Task requirements
Search the data for "PlayStation". Each line containing it is to be copied.

Records from a dataset
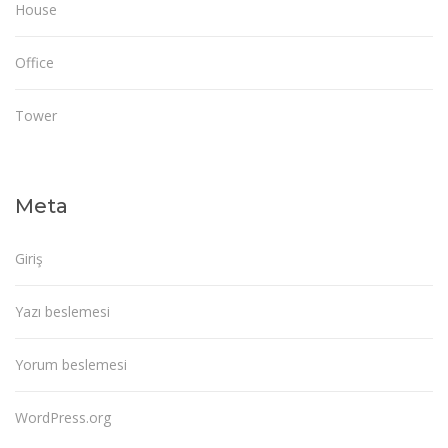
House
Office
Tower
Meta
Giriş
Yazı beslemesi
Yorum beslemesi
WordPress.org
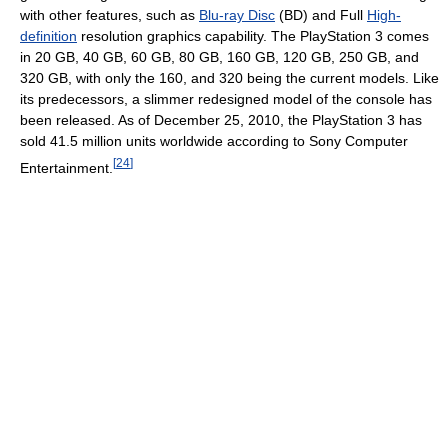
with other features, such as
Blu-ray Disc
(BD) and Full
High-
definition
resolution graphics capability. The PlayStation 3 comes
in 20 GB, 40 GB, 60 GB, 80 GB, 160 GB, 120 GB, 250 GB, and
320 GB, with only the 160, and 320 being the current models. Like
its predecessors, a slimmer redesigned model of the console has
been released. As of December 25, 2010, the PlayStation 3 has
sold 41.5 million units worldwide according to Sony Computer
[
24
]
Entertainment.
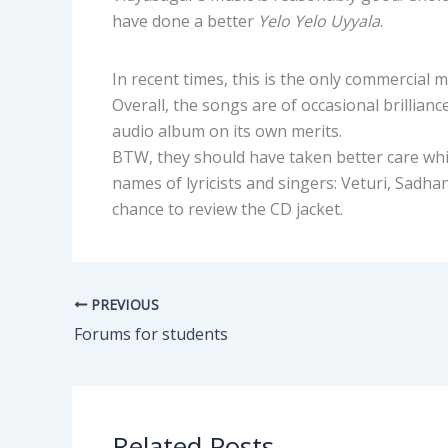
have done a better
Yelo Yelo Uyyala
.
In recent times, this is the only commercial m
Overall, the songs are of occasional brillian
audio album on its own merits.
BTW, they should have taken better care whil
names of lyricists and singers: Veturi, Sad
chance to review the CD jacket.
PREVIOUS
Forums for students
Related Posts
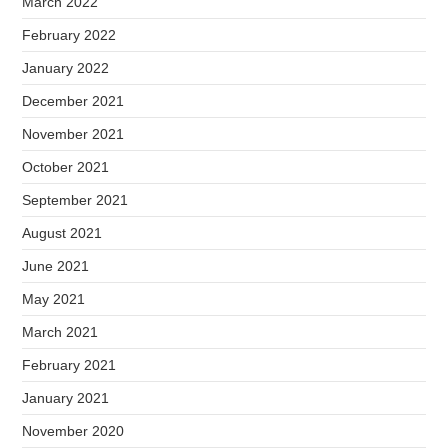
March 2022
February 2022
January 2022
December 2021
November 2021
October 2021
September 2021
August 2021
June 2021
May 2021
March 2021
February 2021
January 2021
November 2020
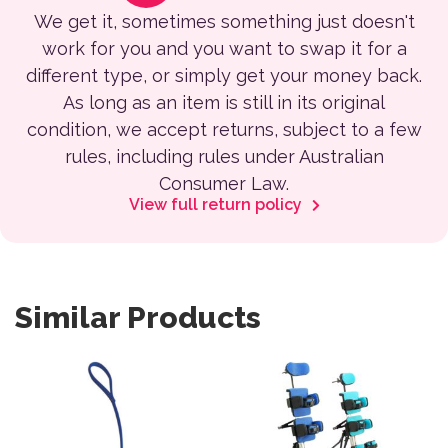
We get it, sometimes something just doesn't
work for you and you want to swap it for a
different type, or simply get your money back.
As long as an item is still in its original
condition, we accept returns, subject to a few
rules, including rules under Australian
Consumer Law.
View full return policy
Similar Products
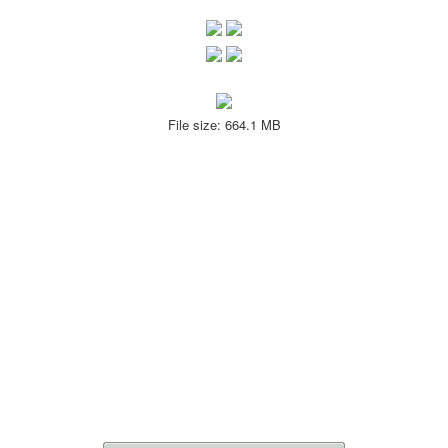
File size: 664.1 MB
--
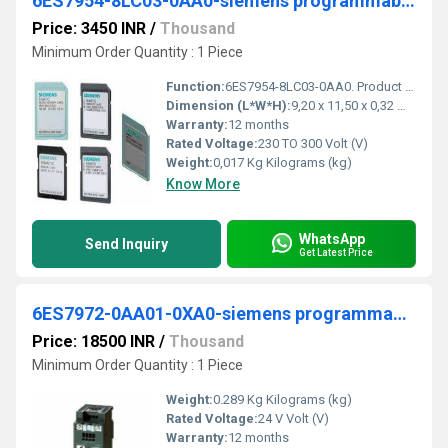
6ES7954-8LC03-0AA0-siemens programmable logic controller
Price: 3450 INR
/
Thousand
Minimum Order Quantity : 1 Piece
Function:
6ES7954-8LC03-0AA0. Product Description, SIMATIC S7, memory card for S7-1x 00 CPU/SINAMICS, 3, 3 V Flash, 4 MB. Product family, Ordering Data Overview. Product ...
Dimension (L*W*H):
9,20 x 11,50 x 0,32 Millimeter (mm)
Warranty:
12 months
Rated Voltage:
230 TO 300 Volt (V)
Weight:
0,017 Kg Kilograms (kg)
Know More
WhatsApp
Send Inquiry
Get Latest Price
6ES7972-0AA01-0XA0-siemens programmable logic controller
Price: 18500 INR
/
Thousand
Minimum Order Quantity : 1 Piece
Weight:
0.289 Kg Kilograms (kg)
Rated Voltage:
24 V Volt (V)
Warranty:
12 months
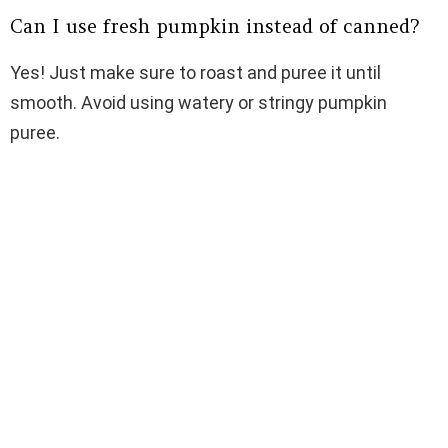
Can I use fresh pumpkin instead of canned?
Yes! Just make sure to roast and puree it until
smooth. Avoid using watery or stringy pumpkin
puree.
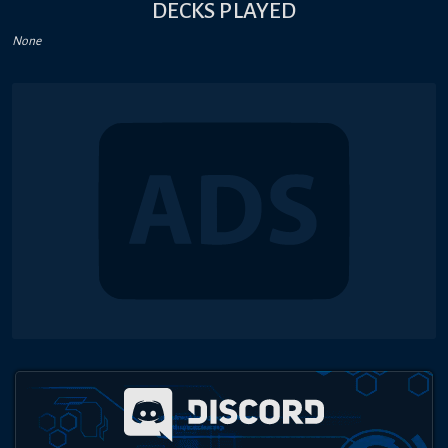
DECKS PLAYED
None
...
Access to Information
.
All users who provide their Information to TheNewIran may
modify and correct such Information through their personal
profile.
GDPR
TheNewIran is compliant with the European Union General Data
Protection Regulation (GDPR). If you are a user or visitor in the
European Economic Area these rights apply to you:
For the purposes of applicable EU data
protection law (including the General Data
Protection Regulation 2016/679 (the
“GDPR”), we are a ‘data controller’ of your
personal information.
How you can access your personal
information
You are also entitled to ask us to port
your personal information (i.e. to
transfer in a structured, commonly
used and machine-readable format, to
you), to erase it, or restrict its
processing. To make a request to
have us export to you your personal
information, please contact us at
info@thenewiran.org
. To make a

Written response
resolution graphics capability. The PlayStation 3 comes
been released. As of December 25, 2010, the PlayStation 3 has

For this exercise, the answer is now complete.